--- ASSIGNED TASK ---
Report every line below that carries the word "only".

--- DATASET ---
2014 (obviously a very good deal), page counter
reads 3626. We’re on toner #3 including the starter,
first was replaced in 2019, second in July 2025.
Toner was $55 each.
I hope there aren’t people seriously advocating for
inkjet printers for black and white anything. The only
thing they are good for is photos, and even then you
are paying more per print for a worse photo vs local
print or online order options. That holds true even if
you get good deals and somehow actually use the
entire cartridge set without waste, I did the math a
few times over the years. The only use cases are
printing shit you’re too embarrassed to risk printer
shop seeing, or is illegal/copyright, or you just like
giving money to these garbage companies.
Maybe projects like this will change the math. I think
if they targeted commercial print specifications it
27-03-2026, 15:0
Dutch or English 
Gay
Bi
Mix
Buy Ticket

* * *

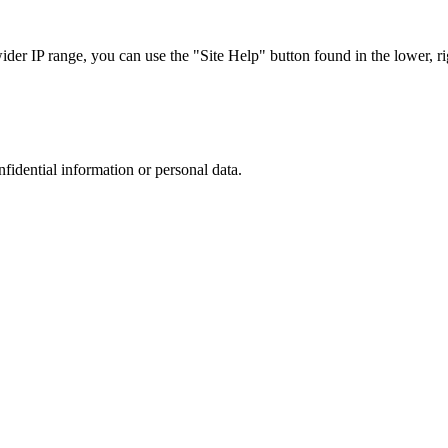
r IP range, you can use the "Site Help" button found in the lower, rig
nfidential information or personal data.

--- RESULT ---
inkjet printers for black and white anything. The only
few times over the years. The only use cases are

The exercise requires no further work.